[Stored records]

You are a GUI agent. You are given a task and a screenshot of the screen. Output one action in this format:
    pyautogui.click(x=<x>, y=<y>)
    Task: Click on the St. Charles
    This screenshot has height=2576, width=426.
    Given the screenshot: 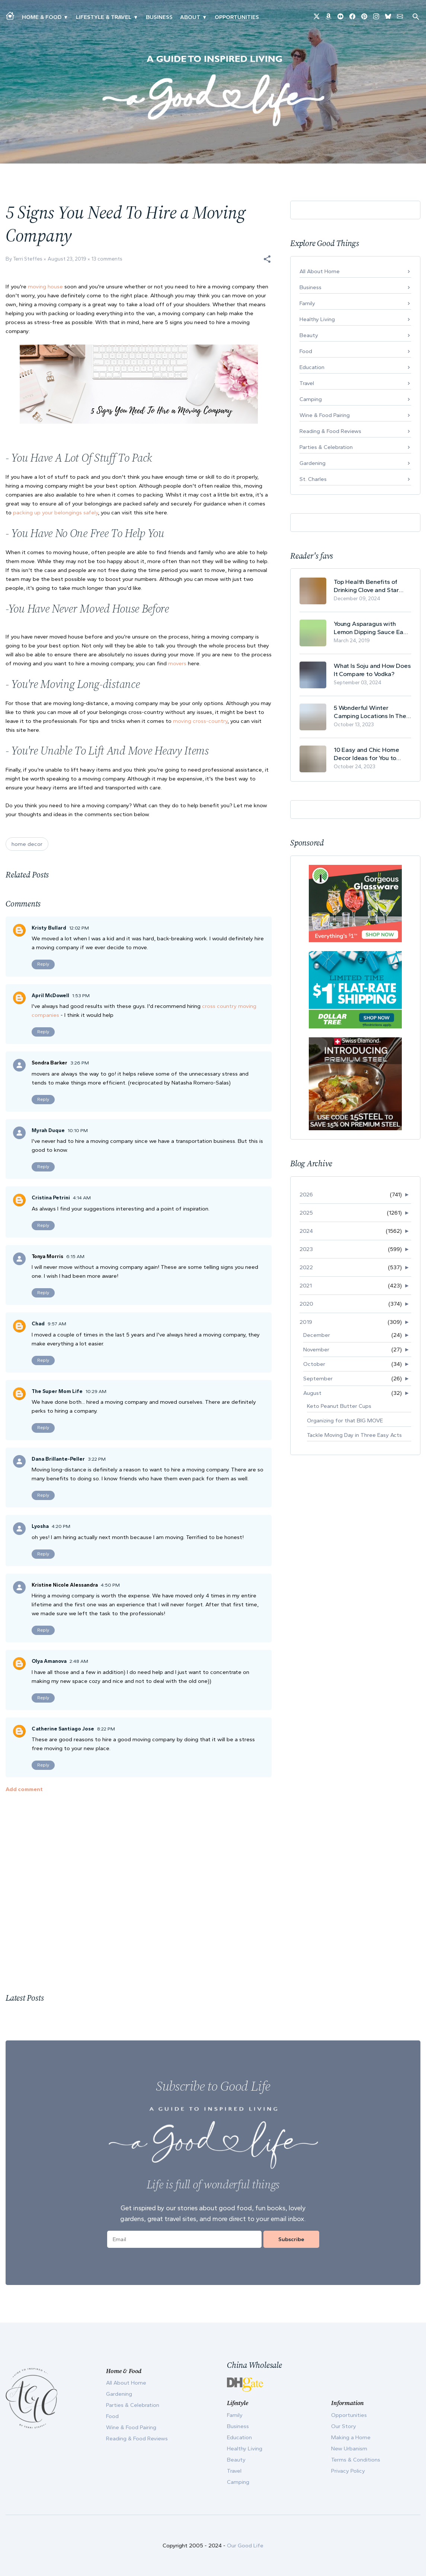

Task requirements>
Without including any pictures, reproduce the data exactly.

Response to the exercise>
You are a GUI agent. You are given a task and a screenshot of the screen. Output one action in this format:
    pyautogui.click(x=<x>, y=<y>)
    Task: Click on the St. Charles
    This screenshot has height=2576, width=426.
    Given the screenshot: 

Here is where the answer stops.